Guilherme Fiuza*
Carlinhos Cachoeira perdeu a vontade de viver. Está extremamente deprimido, muito chateado mesmo. Quem deu essa notícia triste foi a noiva do “empresário da contravenção". Andressa Cachoeira. A mesma que dois meses atrás dava risadas, dizendo que seu amado conquistara muita gente por ser “uma pessoa encantadora”. Na época, a musa dos caça-níqueis fazia planos para o casamento assim que Cachoeira saísse da prisão. Hoje o casal não parece mais tão feliz. O que mudou, afinal?
Aparentemente, nada. Carlinhos continua preso, Andressa continua linda, e o patrimônio milionário dos Cachoeiras, construído com o suor dos políticos comprados, continua intacto no laranjal da família. O que estará azedando esse conto de fadas do Cerrado? Ao que tudo indica, a culpa é da CPI.
Quando todos os holofotes estavam apontados para a Comissão que investiga as obras completas do bicheiro, estava tudo bem. Com o Brasil inteiro olhando para o escândalo, os clientes de Cachoeira tremiam em seus gabinetes. O risco a seus mandatos e pescoços recomendava um olhar carinhoso para com Carlinhos, garantindo-lhe tratamento republicano com a grife de Márcio Thomaz Bastos, o padroeiro das causas malcheirosas. Era um tempo de otimismo, com governantes e parlamentares suando frio, e a sensação de que a qualquer momento um habeas corpus mágico do doutor Márcio acabaria com aquele constrangimento todo. Como chegou a ponderar Andressa “ninguém está livre de ser preso” - ou seja, era um mero incidente a superar, para o bem de todos (os sócios).

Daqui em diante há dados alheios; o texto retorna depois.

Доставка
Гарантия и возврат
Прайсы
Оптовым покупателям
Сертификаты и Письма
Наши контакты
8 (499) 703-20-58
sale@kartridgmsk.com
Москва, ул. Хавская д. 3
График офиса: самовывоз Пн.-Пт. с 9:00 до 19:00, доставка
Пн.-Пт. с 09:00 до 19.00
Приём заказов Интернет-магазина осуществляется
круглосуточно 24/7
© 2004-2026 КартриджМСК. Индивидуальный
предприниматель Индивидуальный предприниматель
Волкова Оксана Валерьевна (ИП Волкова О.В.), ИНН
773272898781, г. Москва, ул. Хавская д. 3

Mas algo deu errado. O Brasil, entediado, mudou de novela. Preferiu os pilantras de Avenida Brasil e os charlatões da Rio+20. Abandonada pelo público, a CPI ficou à vontade para embromar sem culpa. Aliviou o ex-dono da Delta, barrou sua convocação tranquilamente, enquanto a plateia assistia ao teatro da salvação do planeta no Rio de Janeiro. Os depoimentos de Fernando Cavendish e Luiz Antonio Pagot (ex-diretor do Dnit) ficaram para depois das férias, depois das Olimpíadas, depois do início da campanha eleitoral - enfim, ficaram para depois, como se o desfile da Mangueira fosse marcado para Quarta-Feira de Cinzas.

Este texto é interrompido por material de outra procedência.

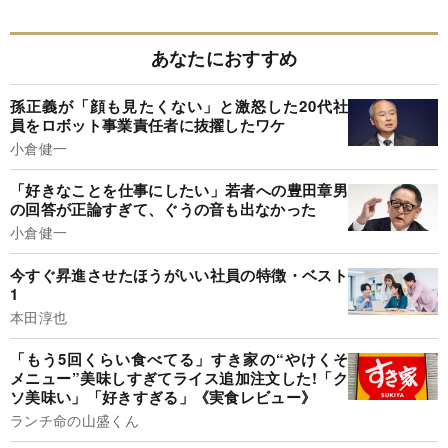
あなたにおすすめ
孫正義が「顔も見たくない」と激怒した20代社
員をロボット事業責任者に抜擢したワケ
小倉健一
「好きなことを仕事にしたい」若者への豊田章男
の回答が正論すぎて、ぐうの音も出なかった
小倉健一
今すぐ昇進させたほうがいい社員の特徴・ベスト
1
本田淳也
「もう5回くらい食べてる」すき家の“やけくそ
メニュー”美味しすぎてライス追加注文した!「ク
ソ美味い」「好きすぎる」《実食レビュー》
ランチ命の山盛くん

Carlinhos não merecia isso. Com a queda vertiginosa da CPI no ibope, seus companheiros no Congresso e nos palácios descobriram que a farra pode sair mais barata do que parecia. Se o Brasil não está nem aí, eles também não estão. Cachoeira começou a entender que pode mofar onde está. Daqui a pouco o comando da República popular desloca Thomaz Bastos para refrescar outro aloprado, e a jovem Andressa perceberá que ninguém está livre de continuar preso. A essa altura, talvez nem a Playboy a queira mais.
Como rei morto é rei posto, Adriano Aprígio, o ex-cunhado de Carlinhos e um de seus principais testas de ferro, já caiu também. Foram descobertos e-mails enviados de sua casa á procuradora Léa Batista de Oliveira, uma das denunciantes do bicheiro, em tom não muito educado: “Sua vadia, ainda vamos te pegar. Cuidado, você e sua família correm perigo”. A prisão de Aprígio, um dos guardiões do patrimônio dos Cachoeiras, fez Carlinhos passar mal na cadeia, como revelou sua noiva, consternada: “Ele desmaiou. O diretor pegou, levou ele para a sala do diretor. Ele passou muito mal, muito mal mesmo”.

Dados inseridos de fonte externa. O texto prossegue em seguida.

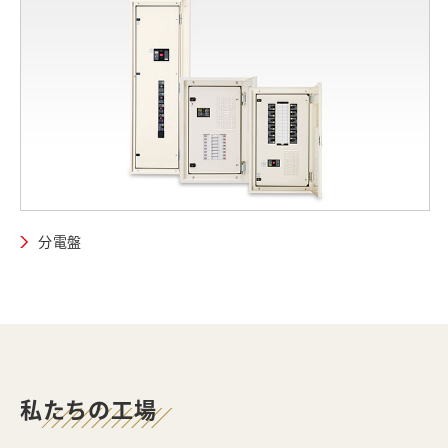
分電盤
私たちの工場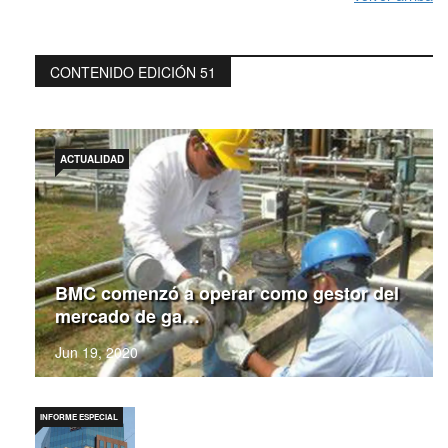
CONTENIDO EDICIÓN 51
ACTUALIDAD
BMC comenzó a operar como gestor del
mercado de ga…
Jun 19, 2020
INFORME ESPECIAL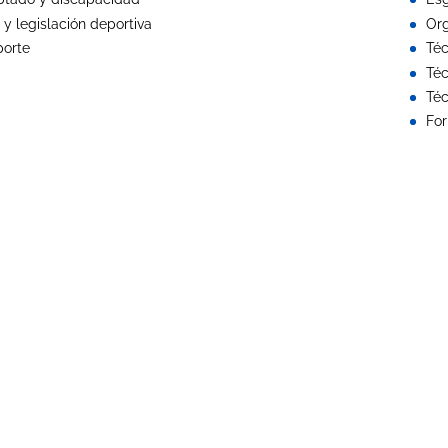
 y legislación deportiva
Org
porte
Té
Téc
Téc
For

É comovente ver um homem que tanto fez por tanta gente sofrendo assim. Sozinho, com as noticias terríveis que recebe na cadeia. Neste momento de dor, vai aqui um conselho ao torturado réu: nobre empresário da contravenção, pare de esperar pela providência dos falsos companheiros. Acabe você mesmo com a solidão. Agora.
Faça como Roberto Jefferson: aperte o botão vermelho. Conte quem no governo federal mandava proteger a Delta e aprovar todos os acréscimos de contrato que a construtora espetava no PAC. Explique resumidamente como esse dinheiro saía do governo e voltava para as campanhas dos políticos aliados ao governo, passando por suas empresas de fachada.
Acorde, senhor Cachoeira. Seus amigos palacianos vão esquecê-lo nesse cubículo. Seus esquemas serão refeitos com outro despachante mais esperto. Entregue esses parasitas com crachás de revolucionários. O Brasil lhe será eternamente grato.
* Guilherme Fiuza é jornalista. Publicou livros Meu nome não é Johnny, que deu origem ao filme 3.000 dias no bunker e Amazônia, 20º andar.